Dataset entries
▬▬▬

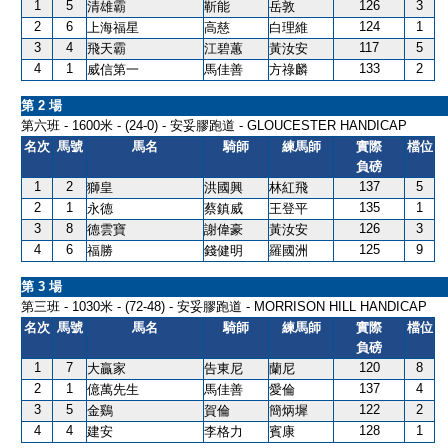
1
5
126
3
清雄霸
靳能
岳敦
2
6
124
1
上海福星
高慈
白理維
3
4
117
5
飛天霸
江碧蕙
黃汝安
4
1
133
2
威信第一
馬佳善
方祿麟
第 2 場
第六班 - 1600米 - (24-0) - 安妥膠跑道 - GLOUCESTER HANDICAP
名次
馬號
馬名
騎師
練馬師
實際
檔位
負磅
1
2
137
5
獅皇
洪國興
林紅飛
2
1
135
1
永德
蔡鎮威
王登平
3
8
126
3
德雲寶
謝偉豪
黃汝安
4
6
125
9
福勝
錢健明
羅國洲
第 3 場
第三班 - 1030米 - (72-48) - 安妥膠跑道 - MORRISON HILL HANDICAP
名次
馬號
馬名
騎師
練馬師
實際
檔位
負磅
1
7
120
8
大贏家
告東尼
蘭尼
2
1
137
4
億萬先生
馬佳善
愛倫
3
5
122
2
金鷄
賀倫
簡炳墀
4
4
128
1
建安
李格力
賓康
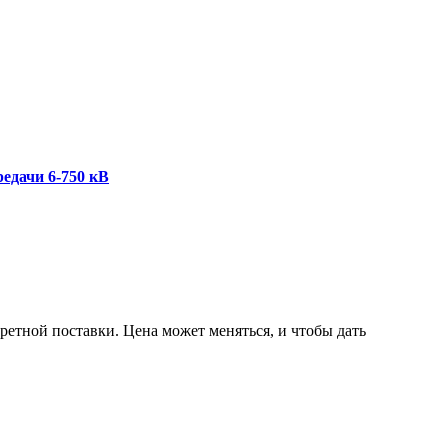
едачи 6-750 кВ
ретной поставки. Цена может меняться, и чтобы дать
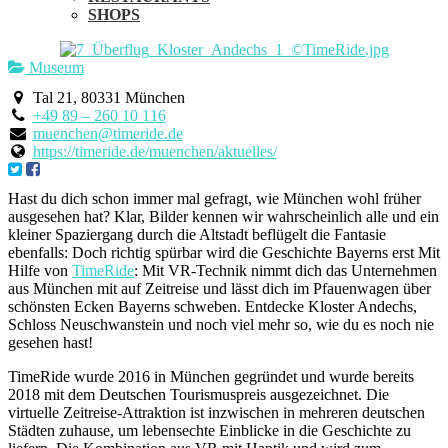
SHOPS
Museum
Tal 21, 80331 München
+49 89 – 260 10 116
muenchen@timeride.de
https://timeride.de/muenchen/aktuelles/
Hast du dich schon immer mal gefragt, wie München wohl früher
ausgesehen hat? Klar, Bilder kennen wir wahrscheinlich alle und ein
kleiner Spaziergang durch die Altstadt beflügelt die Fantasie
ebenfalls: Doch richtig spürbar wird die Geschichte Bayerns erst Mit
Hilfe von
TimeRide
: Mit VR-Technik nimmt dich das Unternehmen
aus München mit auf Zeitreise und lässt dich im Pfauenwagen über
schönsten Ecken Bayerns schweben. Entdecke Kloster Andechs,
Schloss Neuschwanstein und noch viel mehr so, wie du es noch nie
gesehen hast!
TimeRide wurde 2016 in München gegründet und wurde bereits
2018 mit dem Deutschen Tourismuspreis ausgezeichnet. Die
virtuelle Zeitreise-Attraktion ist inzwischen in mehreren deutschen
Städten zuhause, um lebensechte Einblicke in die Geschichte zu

▬▬▬

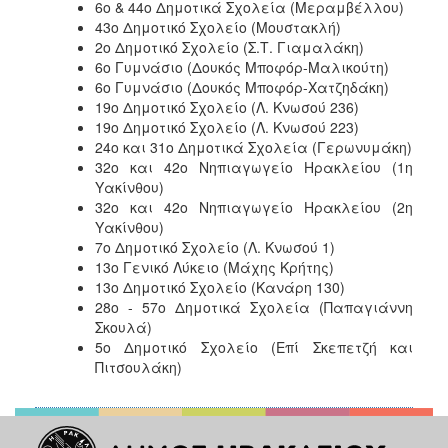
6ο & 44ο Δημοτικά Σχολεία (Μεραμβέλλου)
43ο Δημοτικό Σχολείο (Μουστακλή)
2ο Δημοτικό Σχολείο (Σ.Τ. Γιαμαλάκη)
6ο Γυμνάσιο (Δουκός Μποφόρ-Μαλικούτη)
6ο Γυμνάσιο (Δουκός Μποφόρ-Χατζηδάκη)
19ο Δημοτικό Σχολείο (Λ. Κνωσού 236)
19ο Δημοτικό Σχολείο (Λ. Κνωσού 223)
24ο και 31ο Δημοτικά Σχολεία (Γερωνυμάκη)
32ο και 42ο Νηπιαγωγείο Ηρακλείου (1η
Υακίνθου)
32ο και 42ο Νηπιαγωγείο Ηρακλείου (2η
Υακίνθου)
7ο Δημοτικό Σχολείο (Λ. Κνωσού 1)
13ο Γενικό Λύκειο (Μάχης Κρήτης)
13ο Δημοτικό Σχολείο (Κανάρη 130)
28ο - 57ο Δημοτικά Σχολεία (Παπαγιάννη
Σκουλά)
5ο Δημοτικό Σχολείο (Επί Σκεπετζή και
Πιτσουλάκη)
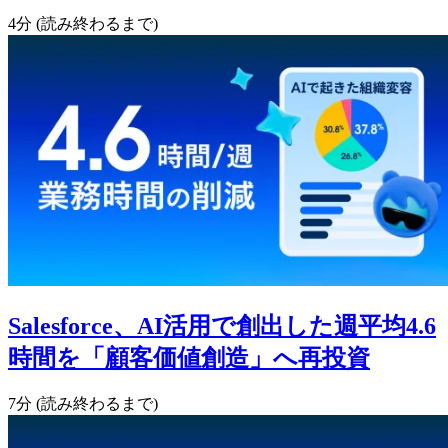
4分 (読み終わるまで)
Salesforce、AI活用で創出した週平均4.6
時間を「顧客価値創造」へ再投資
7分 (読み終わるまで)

▬▬▬

WHAT YOU SHOULD DO:
What is needed is an exact copy of the lines above, from the one containing "Hast du dich" through the one containing "aus München mit", with nothing added.

FINISHED TASK:
Hast du dich schon immer mal gefragt, wie München wohl früher
ausgesehen hat? Klar, Bilder kennen wir wahrscheinlich alle und ein
kleiner Spaziergang durch die Altstadt beflügelt die Fantasie
ebenfalls: Doch richtig spürbar wird die Geschichte Bayerns erst Mit
Hilfe von
TimeRide
: Mit VR-Technik nimmt dich das Unternehmen
aus München mit auf Zeitreise und lässt dich im Pfauenwagen über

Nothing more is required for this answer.